[[ STORED DATA open ]]

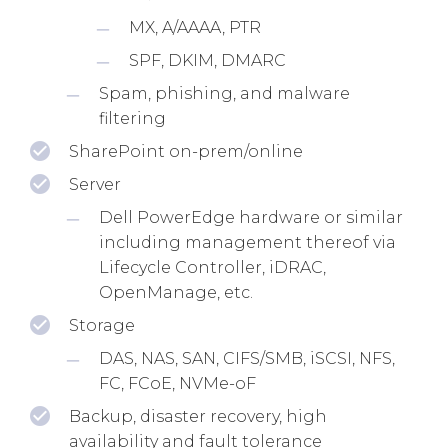
MX, A/AAAA, PTR
SPF, DKIM, DMARC
Spam, phishing, and malware
filtering
SharePoint on-prem/online
Server
Dell PowerEdge hardware or similar
including management thereof via
Lifecycle Controller, iDRAC,
OpenManage, etc.
Storage
DAS, NAS, SAN, CIFS/SMB, iSCSI, NFS,
FC, FCoE, NVMe-oF
Backup, disaster recovery, high
availability and fault tolerance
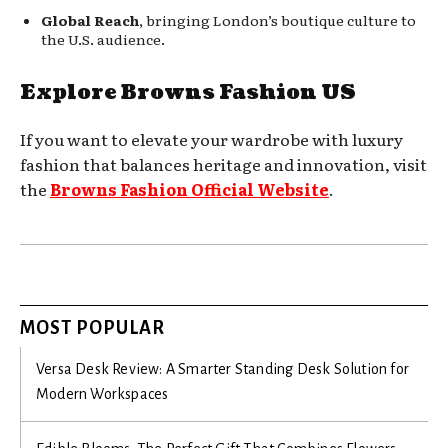
Global Reach
, bringing London’s boutique culture to
the U.S. audience.
Explore Browns Fashion US
If you want to elevate your wardrobe with luxury
fashion that balances heritage and innovation, visit
the
Browns Fashion Official Website
.
MOST POPULAR
Versa Desk Review: A Smarter Standing Desk Solution for
Modern Workspaces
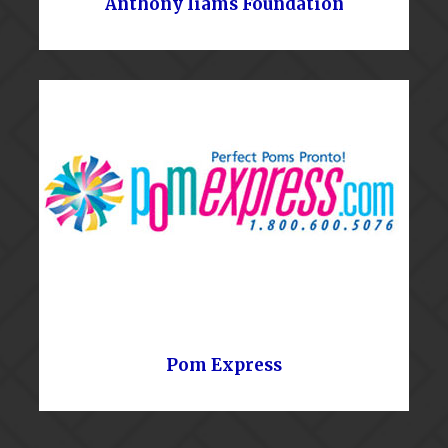
Anthony Iiams Foundation
Pom Express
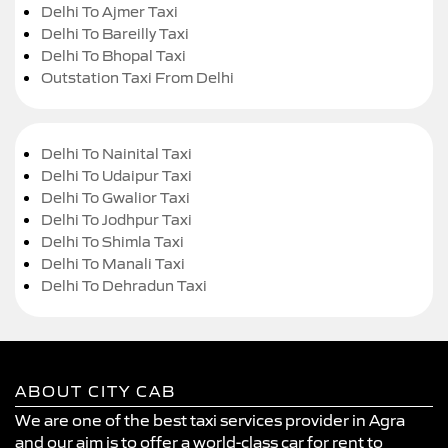
Delhi To Ajmer Taxi
Delhi To Bareilly Taxi
Delhi To Bhopal Taxi
Outstation Taxi From Delhi
Delhi To Nainital Taxi
Delhi To Udaipur Taxi
Delhi To Gwalior Taxi
Delhi To Jodhpur Taxi
Delhi To Shimla Taxi
Delhi To Manali Taxi
Delhi To Dehradun Taxi
ABOUT CITY CAB
We are one of the best taxi services provider in Agra
and our aim is to offer a world-class car for rent to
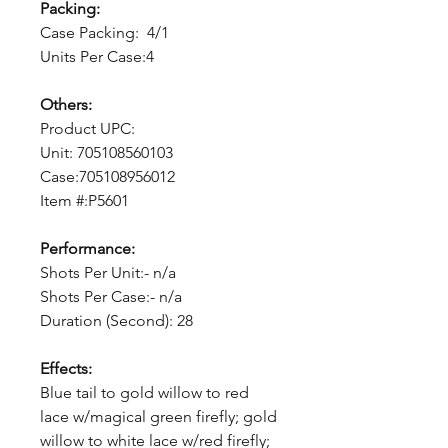
Packing:
Case Packing: 4/1
Units Per Case:4
Others:
Product UPC:
Unit: 705108560103
Case:705108956012
Item #:P5601
Performance:
Shots Per Unit:- n/a
Shots Per Case:- n/a
Duration (Second): 28
Effects:
Blue tail to gold willow to red
lace w/magical green firefly; gold
willow to white lace w/red firefly;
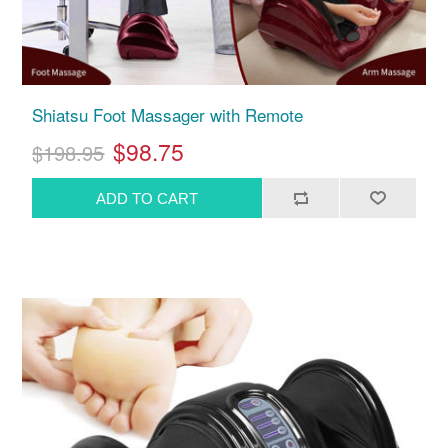
Shiatsu Foot Massager with Remote
$98.75
$198.95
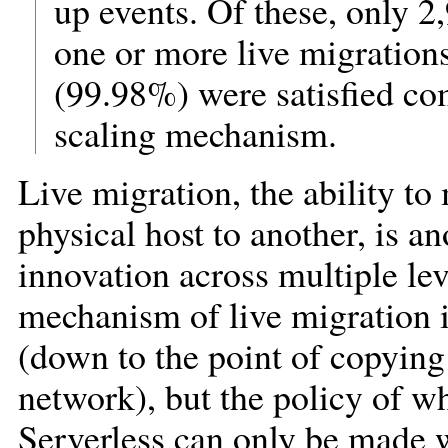
up events. Of these, only 2
one or more live migration
(99.98%) were satisfied com
scaling mechanism.
Live migration, the ability 
physical host to another, is a
innovation across multiple lev
mechanism of live migration i
(down to the point of copying
network), but the policy of wh
Serverless can only be made we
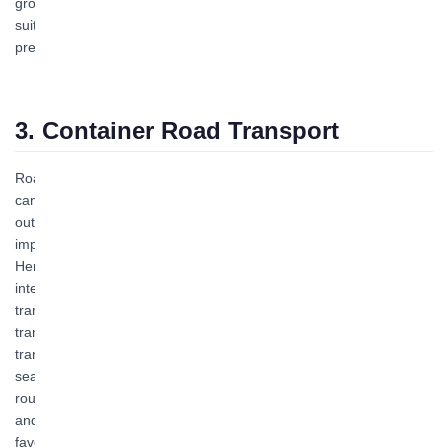
ground condition restrictions. Therefore, air transport is most
suitable for transporting urgently needed materials, fresh goods,
precision instruments, and valuable items.
3. Container Road Transport
Road transport is a modern "container transportation mode." It
can not only directly transport foreign trade goods inbound or
outbound but also serves as an important means for distributing
import and export goods at stations, ports, and airports. Zhuhai
Hengqin Bofeng Logistics operates domestic container shipping,
international container shipping, nationwide full-truckload
transport, and Hong Kong-Zhuhai-Macao cross-border logistics
transport. Our company undertakes door-to-door container
transport across China's coastal areas. Convenient, fast, and with
seamless tracking throughout the process, domestic shipping
routes are numerous and schedules are reliable. Welcome to call
and inquire about booking, and we will provide you with more
favorable, convenient, safe, and professional transport services!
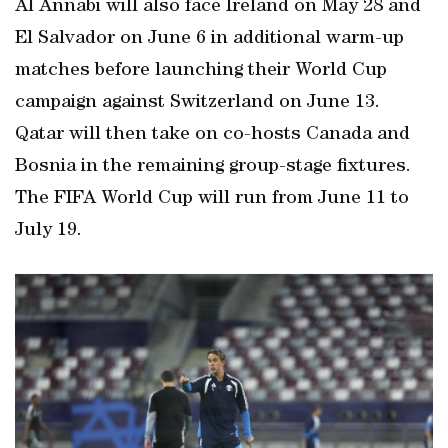
Al Annabi will also face Ireland on May 28 and
El Salvador on June 6 in additional warm-up
matches before launching their World Cup
campaign against Switzerland on June 13.
Qatar will then take on co-hosts Canada and
Bosnia in the remaining group-stage fixtures.
The FIFA World Cup will run from June 11 to
July 19.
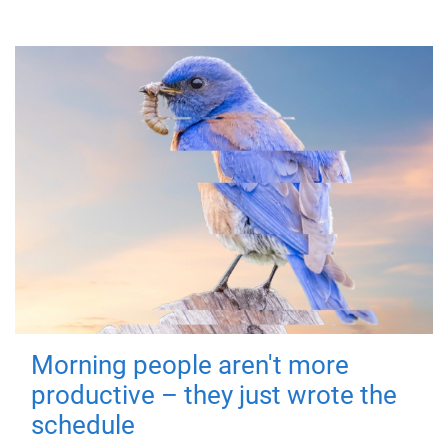
Morning people aren't more
productive – they just wrote the
schedule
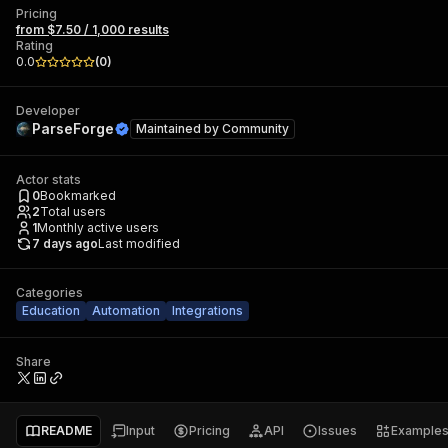
Pricing
from $7.50 / 1,000 results
Rating
0.0
(
0
)
Developer
ParseForge
Maintained by
Community
Actor stats
0
Bookmarked
2
Total users
1
Monthly active users
7 days ago
Last modified
Categories
Education
Automation
Integrations
Share
README
Input
Pricing
API
Issues
Example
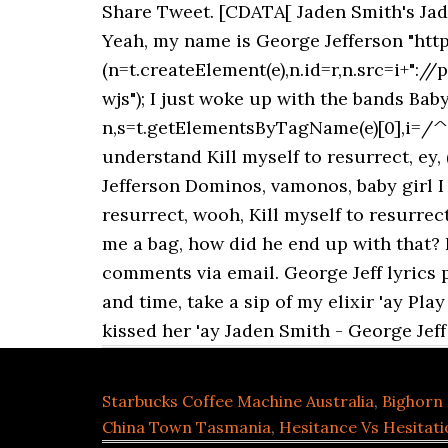
Share Tweet. [CDATA[ Jaden Smith's Jad
Yeah, my name is George Jefferson "http"
(n=t.createElement(e),n.id=r,n.src=i+"://
wjs"); I just woke up with the bands Bab
n,s=t.getElementsByTagName(e)[0],i=/^ht
understand Kill myself to resurrect, ey
Jefferson Dominos, vamonos, baby girl I g
resurrect, wooh, Kill myself to resurrect
me a bag, how did he end up with that? I
comments via email. George Jeff lyrics 
and time, take a sip of my elixir 'ay Pla
kissed her 'ay Jaden Smith - George Jeff
Starbucks Coffee Machine Australia
,
Bighorn 
China Town Tasmania
,
Hesitance Vs Hesitati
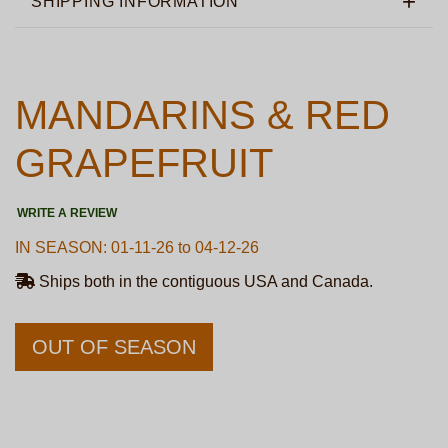
SHIPPING INFORMATION
MANDARINS & RED
GRAPEFRUIT
WRITE A REVIEW
IN SEASON: 01-11-26 to 04-12-26
Ships both in the contiguous USA and Canada.
OUT OF SEASON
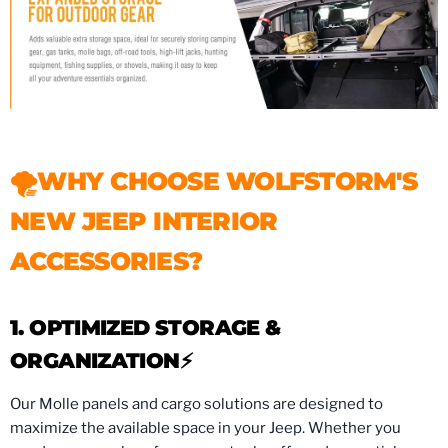
🌪WHY CHOOSE WOLFSTORM'S
NEW JEEP INTERIOR
ACCESSORIES?
1. OPTIMIZED STORAGE &
ORGANIZATION⚡️
Our Molle panels and cargo solutions are designed to
maximize the available space in your Jeep. Whether you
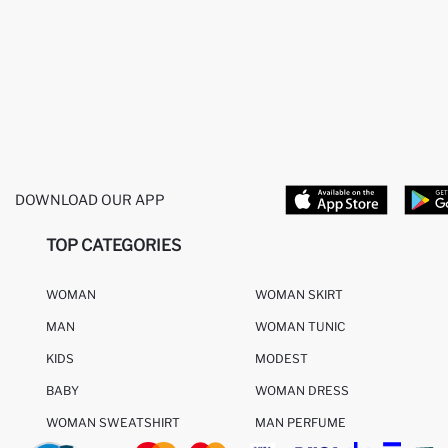
DOWNLOAD OUR APP
TOP CATEGORIES
WOMAN
WOMAN SKIRT
MAN
WOMAN TUNIC
KIDS
MODEST
BABY
WOMAN DRESS
WOMAN SWEATSHIRT
MAN PERFUME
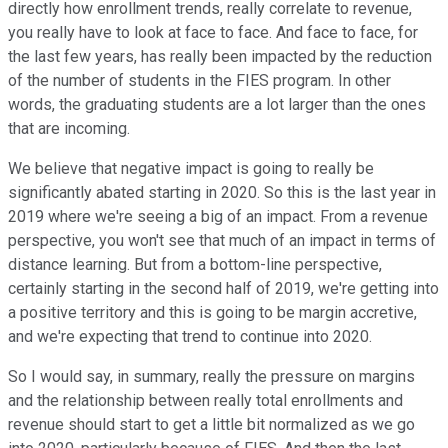
directly how enrollment trends, really correlate to revenue,
you really have to look at face to face. And face to face, for
the last few years, has really been impacted by the reduction
of the number of students in the FIES program. In other
words, the graduating students are a lot larger than the ones
that are incoming.
We believe that negative impact is going to really be
significantly abated starting in 2020. So this is the last year in
2019 where we're seeing a big of an impact. From a revenue
perspective, you won't see that much of an impact in terms of
distance learning. But from a bottom-line perspective,
certainly starting in the second half of 2019, we're getting into
a positive territory and this is going to be margin accretive,
and we're expecting that trend to continue into 2020.
So I would say, in summary, really the pressure on margins
and the relationship between really total enrollments and
revenue should start to get a little bit normalized as we go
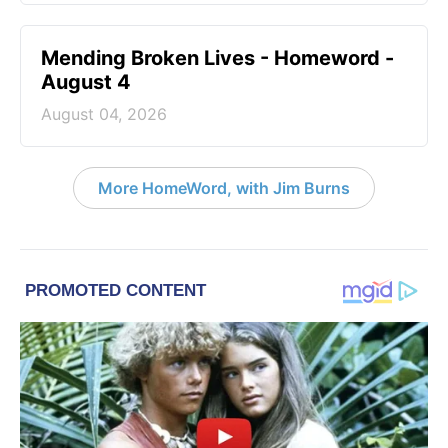
Mending Broken Lives - Homeword -
August 4
August 04, 2026
More HomeWord, with Jim Burns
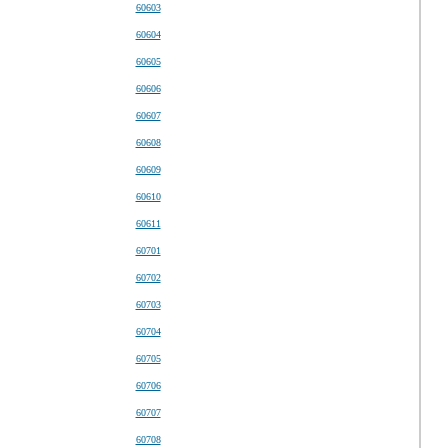
60603
60604
60605
60606
60607
60608
60609
60610
60611
60701
60702
60703
60704
60705
60706
60707
60708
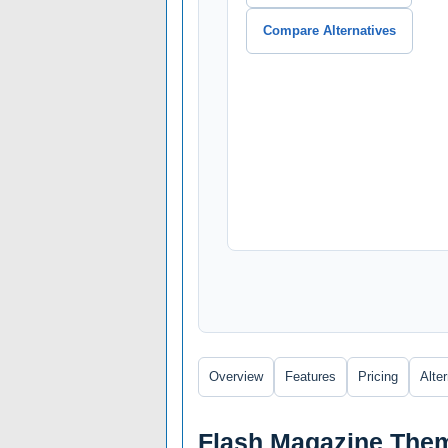
Compare Alternatives
Overview
Features
Pricing
Alte
Flash Magazine Them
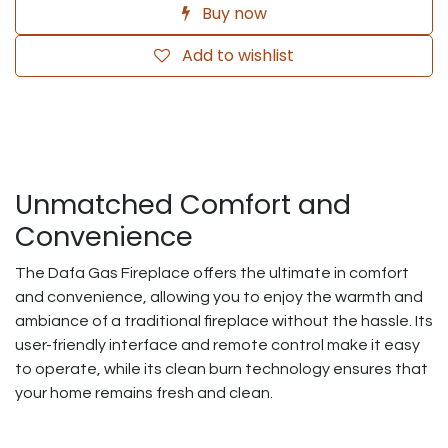
Buy now
Add to wishlist
Unmatched Comfort and
Convenience
The Dafa Gas Fireplace offers the ultimate in comfort
and convenience, allowing you to enjoy the warmth and
ambiance of a traditional fireplace without the hassle. Its
user-friendly interface and remote control make it easy
to operate, while its clean burn technology ensures that
your home remains fresh and clean.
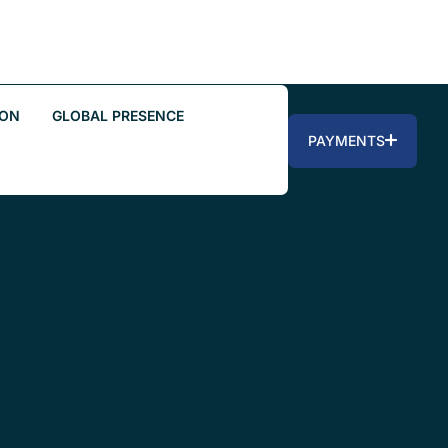
ION
GLOBAL PRESENCE
PAYMENTS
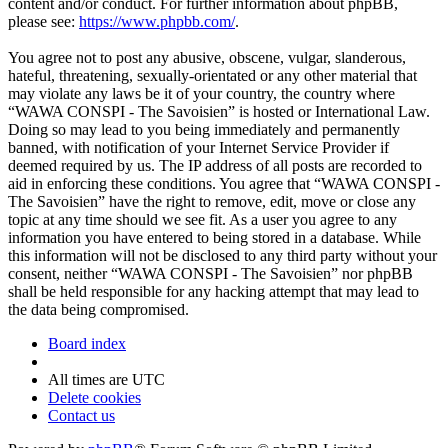
content and/or conduct. For further information about phpBB,
please see:
https://www.phpbb.com/
.
You agree not to post any abusive, obscene, vulgar, slanderous,
hateful, threatening, sexually-orientated or any other material that
may violate any laws be it of your country, the country where
“WAWA CONSPI - The Savoisien” is hosted or International Law.
Doing so may lead to you being immediately and permanently
banned, with notification of your Internet Service Provider if
deemed required by us. The IP address of all posts are recorded to
aid in enforcing these conditions. You agree that “WAWA CONSPI -
The Savoisien” have the right to remove, edit, move or close any
topic at any time should we see fit. As a user you agree to any
information you have entered to being stored in a database. While
this information will not be disclosed to any third party without your
consent, neither “WAWA CONSPI - The Savoisien” nor phpBB
shall be held responsible for any hacking attempt that may lead to
the data being compromised.
Board index
All times are
UTC
Delete cookies
Contact us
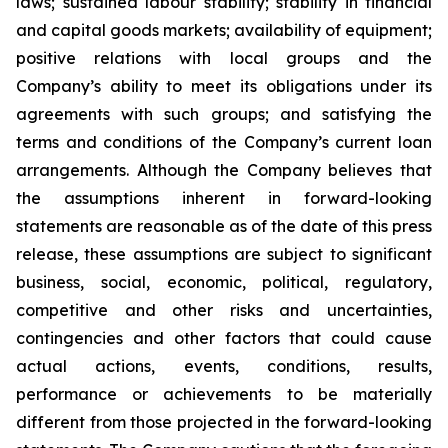
laws; sustained labour stability; stability in financial
and capital goods markets; availability of equipment;
positive relations with local groups and the
Company’s ability to meet its obligations under its
agreements with such groups; and satisfying the
terms and conditions of the Company’s current loan
arrangements. Although the Company believes that
the assumptions inherent in forward-looking
statements are reasonable as of the date of this press
release, these assumptions are subject to significant
business, social, economic, political, regulatory,
competitive and other risks and uncertainties,
contingencies and other factors that could cause
actual actions, events, conditions, results,
performance or achievements to be materially
different from those projected in the forward-looking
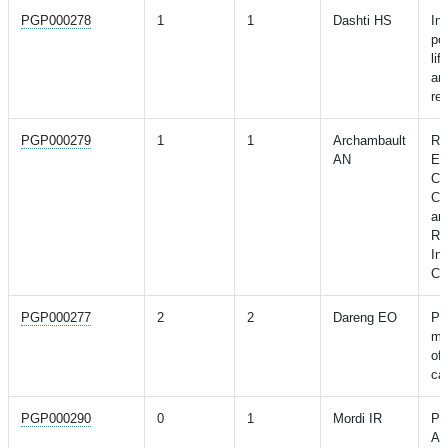
PGP000278
1
1
Dashti HS
Int
po
lif
an 
re
PGP000279
1
1
Archambault
Ris
AN
Ea
Ca
Co
an
Ri
Int
Ce
PGP000277
2
2
Dareng EO
Po
mo
of 
can
PGP000290
0
1
Mordi IR
Pr
Ad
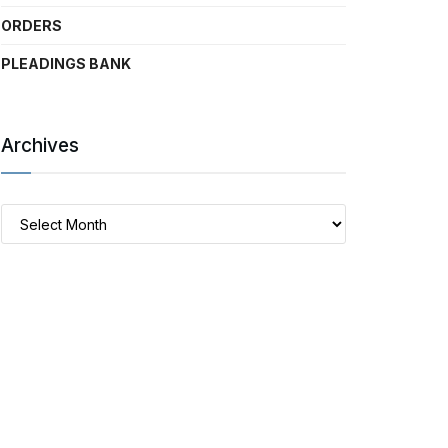
ORDERS
PLEADINGS BANK
Archives
Archives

[[ STORED DATA closed ]]

# TASK BRIEF
Take the material above from the line containing "kissed her 'ay Jaden Smith - George Jeff" up to and including the line containing "NEW JEEP INTERIOR" and retype it exactly, without any pictures.

# TASK RESPONSE
kissed her 'ay Jaden Smith - George Jeff
Starbucks Coffee Machine Australia
,
Bighorn 
China Town Tasmania
,
Hesitance Vs Hesitati
SHIPPING INFORMATION
MANDARINS & RED
GRAPEFRUIT
WRITE A REVIEW
IN SEASON: 01-11-26 to 04-12-26
Ships both in the contiguous USA and Canada.
OUT OF SEASON
🌪WHY CHOOSE WOLFSTORM'S
NEW JEEP INTERIOR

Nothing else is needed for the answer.